A hoverfly on a blade of grass
Image by Ronny Overhate from Pixabay (cropped)

By understanding the way hoverflies mate, computer scientists found a way to sneak up on humans, giving a way to make games harder.

When hoverflies get the hots for each other they make some interesting moves. Biologists had noticed that as one hoverfly moves towards a second to try and mate, the approaching fly doesn’t go in a straight line. It makes a strange curved flight. Peter and his student Andrew Anderson thought this was an interesting observation and started to look at why it might be. They came up with a cunning idea. The hoverfly was trying to sneak up on its prospective mate unseen.

The route the approaching fly takes matches the movements of the prospective mate in such a way that, to the mate, the fly in the distance looks like it’s far away and ‘probably’ stationary.

Tracking the motion of a hoverfly and its sightlines
Image by Paul Curzon

How does it do this? Imagine you are walking across a field with a single tree in it, and a friend is trying to sneak up on you. Your friend starts at the tree and moves in such a way that they are always in direct line of sight between your current position and the tree. As they move towards you they are always silhouetted against the tree. Their motion towards you is mimicking the stationary tree’s apparent motion as you walk past it… and that’s just what the hoverfly does when approaching a mate. It’s a stealth technique called ‘active motion camouflage’.

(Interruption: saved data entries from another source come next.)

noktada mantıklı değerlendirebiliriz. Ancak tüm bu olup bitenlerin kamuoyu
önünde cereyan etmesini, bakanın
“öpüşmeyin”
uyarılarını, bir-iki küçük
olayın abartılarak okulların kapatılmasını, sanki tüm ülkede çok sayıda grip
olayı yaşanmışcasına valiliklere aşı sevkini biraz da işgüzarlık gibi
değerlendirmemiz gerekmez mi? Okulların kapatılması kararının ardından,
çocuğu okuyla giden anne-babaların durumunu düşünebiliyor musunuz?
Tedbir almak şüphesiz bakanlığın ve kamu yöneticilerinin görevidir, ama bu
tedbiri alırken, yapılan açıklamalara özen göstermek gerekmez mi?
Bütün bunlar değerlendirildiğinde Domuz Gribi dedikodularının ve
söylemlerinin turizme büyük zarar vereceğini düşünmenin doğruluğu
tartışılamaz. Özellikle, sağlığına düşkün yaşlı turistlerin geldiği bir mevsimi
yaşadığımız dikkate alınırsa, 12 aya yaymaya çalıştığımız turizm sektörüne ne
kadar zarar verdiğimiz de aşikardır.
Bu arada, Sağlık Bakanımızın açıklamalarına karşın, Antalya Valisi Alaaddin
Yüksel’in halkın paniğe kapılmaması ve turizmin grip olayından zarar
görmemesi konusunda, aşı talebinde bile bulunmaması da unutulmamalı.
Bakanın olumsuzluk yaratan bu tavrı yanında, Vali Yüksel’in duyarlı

By building a computer model of the mating flies, the team were able to show that this complex behaviour can actually be done with only a small amount of ‘brain power’. They went on to show that humans are also fooled by active motion camouflage. They did this by creating a computer game where you had to dodge missiles. Some of those missiles used active motion camouflage. The missiles using the fly trick were the most difficult to spot.

It just goes to show: there is such a thing as a useful computer bug.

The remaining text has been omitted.